Many of us opted to spend our Tuesdays and Wednesdays interning at various firms, organizations, and agencies across the city this semester. I’m trying to spend this year learning more about transportation planning, so it was only appropriate that I intern with Sam Schwartz Engineering, a leading traffic engineering and planning firm here in New York City. While it can sometimes get difficult to balance both classes and work, the opportunity to see how an office is run firsthand and doing on-the-ground fieldwork for high-profile projects around the city has been an invaluable experience for me personally.
Lessons Learned
Between the 14 of us M.R.P. and M.L.A. students doing internships, many are in the private sector, but some are with public agencies and non-profit organizations. Because this semester has been so professional development focused, many of us found it useful to see the process of managing a public project from start to finish.
Siba, an M.R.P./M.L.A. dual degree student, chose to work at Stantec Consulting, an interdisciplinary engineering and design firm.
“At my internship, it is interesting to be in a very professional, corporate setting, specifically regarding the logistics and to see how work is divided. Getting to see how project management is actually done is an experience I’ve never really had before.”

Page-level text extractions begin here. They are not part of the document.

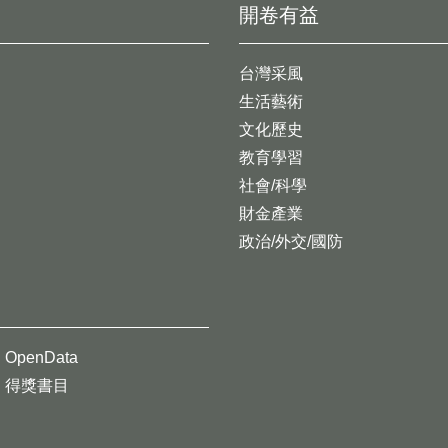
開卷有益
台灣采風
生活藝術
文化歷史
教育學習
社會/科學
財金產業
政治/外交/國防
OpenData
得獎書目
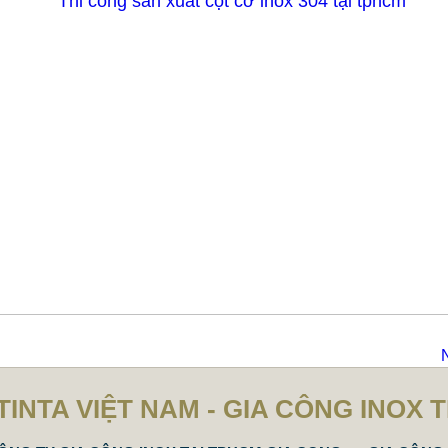
TINTA VIỆT NAM - GIA CÔNG INOX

– Siba El-Samra | Landscape Architecture | Stantec Consulting
Others opted to continue a relationship already built over the past summer. Anni, a 2nd-year M.R.P. participant, spoke highly of the mentorship aspect of her summer internship experience, which led to her continuing in the fall with Enterprise Community Partners.
“I went in…knowing almost nothing about affordable housing. But I learned a tremendous amount during my summer internship, and felt like there was much more to still understand both about the field and the organization, which is wide in its geographic and programmatic reach. More importantly, I found the relationship with my supervisor and others in the department incredibly rewarding – there was a real sense of mentorship and investment in my personal professional development. The people who I was supporting/who reviewed my work clearly invested time in providing feedback on my work, and also accounting for my personal interests – looping me in on meetings and incorporating my thoughts in choosing projects or deciding the direction of them. So a lot of staying on for the fall was wanting to develop these professional relationships.”
– Anni Zhu | City & Regional Planning | Enterprise
Being able to intern as a part of the program helped me break into a field that I didn’t come in knowing much about – transportation planning. I hope to complement this experience with previous internships in community planning to launch a career that combines integrates land use, alternative transportation and urban design.